In yesterday's New York Times story about how people are moving to cities like Oklahoma City because the housing prices are cheaper, there's a particularly interesting passage:
“A large percentage of Americans had to read ‘The Grapes of Wrath,’ ”
said Mayor Mick Cornett of Oklahoma City, referring to the John Steinbeck
novel that chronicled the flight of Oklahomans to California in search of
a better life during the Depression. Now the grandchildren and great-
grandchildren of those migrants are returning for the same reason.
“It’s ‘The Wrath of Grapes,’ ” he said.
What Shaila Dewan (the author of this piece) - and maybe the mayor of Oklahoma City, too - doesn't seem to take into account is that in the novel, this "flight," this move "in search of a better life," is compelled - unless you wanted to live like Muley, a character as stubborn as the animal he shares a name with, you fled because the bank made you. Sure, there were aspirations of plentiful work, delicious fruit to harvest and eat, and houses with white fences in the promised land of California, but the dream of those aspirations was necessitated because of real distress, actual limited material conditions.
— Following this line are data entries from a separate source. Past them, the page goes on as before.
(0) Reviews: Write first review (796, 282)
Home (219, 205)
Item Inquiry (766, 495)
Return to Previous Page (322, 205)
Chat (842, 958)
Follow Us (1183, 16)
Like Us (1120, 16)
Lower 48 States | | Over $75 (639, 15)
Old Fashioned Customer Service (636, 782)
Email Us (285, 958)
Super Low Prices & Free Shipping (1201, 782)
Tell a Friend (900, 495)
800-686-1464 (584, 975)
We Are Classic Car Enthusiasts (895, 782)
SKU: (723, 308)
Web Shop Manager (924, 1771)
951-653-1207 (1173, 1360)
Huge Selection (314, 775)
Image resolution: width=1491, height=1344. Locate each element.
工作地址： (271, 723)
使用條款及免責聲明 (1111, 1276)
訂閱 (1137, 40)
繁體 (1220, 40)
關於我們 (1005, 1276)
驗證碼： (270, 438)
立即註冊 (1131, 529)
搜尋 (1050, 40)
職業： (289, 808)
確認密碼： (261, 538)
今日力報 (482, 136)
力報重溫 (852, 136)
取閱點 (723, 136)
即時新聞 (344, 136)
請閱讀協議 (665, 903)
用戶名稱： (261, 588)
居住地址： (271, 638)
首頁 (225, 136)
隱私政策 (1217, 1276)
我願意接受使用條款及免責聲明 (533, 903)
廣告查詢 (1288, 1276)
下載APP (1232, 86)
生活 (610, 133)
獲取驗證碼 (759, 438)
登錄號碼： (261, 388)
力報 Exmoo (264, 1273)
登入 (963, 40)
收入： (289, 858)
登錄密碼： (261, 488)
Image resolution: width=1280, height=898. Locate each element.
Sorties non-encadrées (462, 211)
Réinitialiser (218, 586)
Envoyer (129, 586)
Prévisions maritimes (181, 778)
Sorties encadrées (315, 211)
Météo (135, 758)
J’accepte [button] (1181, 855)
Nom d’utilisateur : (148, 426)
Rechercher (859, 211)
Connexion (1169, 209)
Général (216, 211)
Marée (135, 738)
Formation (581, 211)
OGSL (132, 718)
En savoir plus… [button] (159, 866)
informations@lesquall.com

After all, without a tractor plowing into your house, you wouldn't have to fantasize about a new one.
Similar echoes are heard in Dewan's interviews with people who have moved to Oklahoma: a woman who left Portland, OR, because "the beach isn't going to pay my rent"; a man who "had given up on the idea of home ownership in Seattle." It may not be as dire as the Dust Bowl, but it's not as innocuous as a simple "search" for a better life, either.
I don't mean to pounce on the wording in this piece; I know that the article's point is not to discuss The Grapes of Wrath. But how we distill stories matters and the NYT knows this from, to cite just one example, covering one school's teaching of The Great Gatsby and the reactions that followed. And I do think that beyond a mayor's perhaps playful dissing and boosterism, there's a fuller story to be told about the characters who left Oklahoma in the '30s and the ones who head there today.